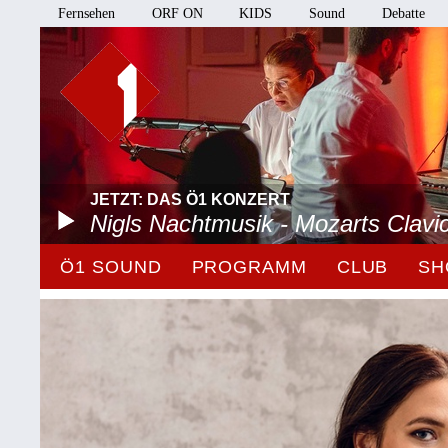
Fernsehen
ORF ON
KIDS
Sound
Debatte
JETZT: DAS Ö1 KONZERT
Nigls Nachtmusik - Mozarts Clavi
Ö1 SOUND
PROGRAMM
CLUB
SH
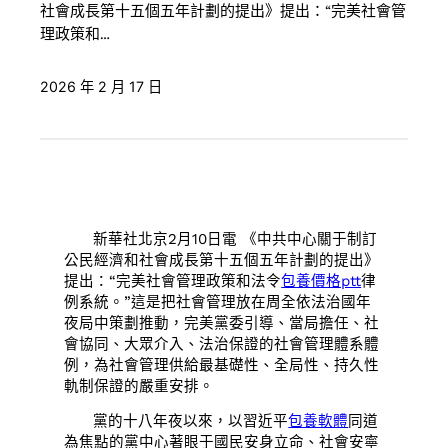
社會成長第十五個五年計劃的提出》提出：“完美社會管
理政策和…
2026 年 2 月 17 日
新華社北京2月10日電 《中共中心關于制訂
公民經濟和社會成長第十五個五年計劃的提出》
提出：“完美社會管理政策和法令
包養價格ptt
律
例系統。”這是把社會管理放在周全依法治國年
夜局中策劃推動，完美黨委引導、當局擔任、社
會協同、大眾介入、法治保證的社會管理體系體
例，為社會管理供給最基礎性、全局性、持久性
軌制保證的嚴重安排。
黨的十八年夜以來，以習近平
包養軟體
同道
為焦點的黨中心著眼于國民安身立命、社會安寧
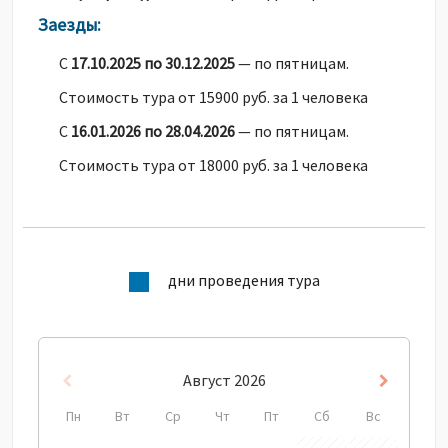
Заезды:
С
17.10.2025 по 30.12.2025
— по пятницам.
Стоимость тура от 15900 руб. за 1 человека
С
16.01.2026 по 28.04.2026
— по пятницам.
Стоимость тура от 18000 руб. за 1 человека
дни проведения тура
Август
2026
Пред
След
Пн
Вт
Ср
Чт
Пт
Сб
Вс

...

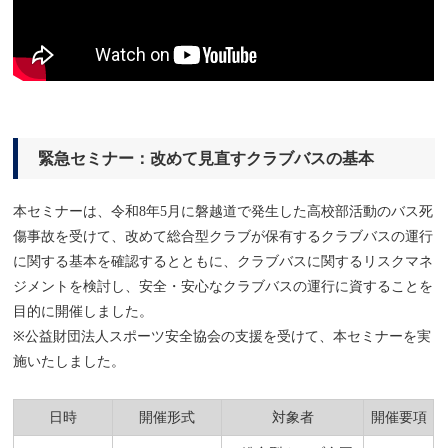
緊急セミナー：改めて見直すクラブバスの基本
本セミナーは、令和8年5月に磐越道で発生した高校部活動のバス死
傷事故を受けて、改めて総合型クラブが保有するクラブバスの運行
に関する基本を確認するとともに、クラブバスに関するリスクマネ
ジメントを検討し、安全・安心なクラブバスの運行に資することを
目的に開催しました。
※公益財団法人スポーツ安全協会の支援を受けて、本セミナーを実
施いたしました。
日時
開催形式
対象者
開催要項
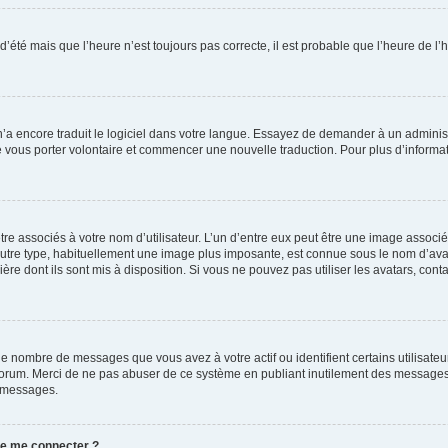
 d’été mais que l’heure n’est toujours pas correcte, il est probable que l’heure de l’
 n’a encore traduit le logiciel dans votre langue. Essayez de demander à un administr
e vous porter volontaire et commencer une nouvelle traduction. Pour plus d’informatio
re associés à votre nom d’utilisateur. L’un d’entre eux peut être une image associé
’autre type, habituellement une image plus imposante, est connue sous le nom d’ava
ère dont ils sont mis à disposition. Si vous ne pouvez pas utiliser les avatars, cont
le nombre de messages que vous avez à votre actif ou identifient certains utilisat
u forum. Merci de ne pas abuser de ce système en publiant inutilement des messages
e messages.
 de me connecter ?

● TO DO
Copy out every line of the listing that includes the string "Стоимость".

● RESULT BELOW
Стоимость тура от 15900 руб. за 1 человека
Стоимость тура от 18000 руб. за 1 человека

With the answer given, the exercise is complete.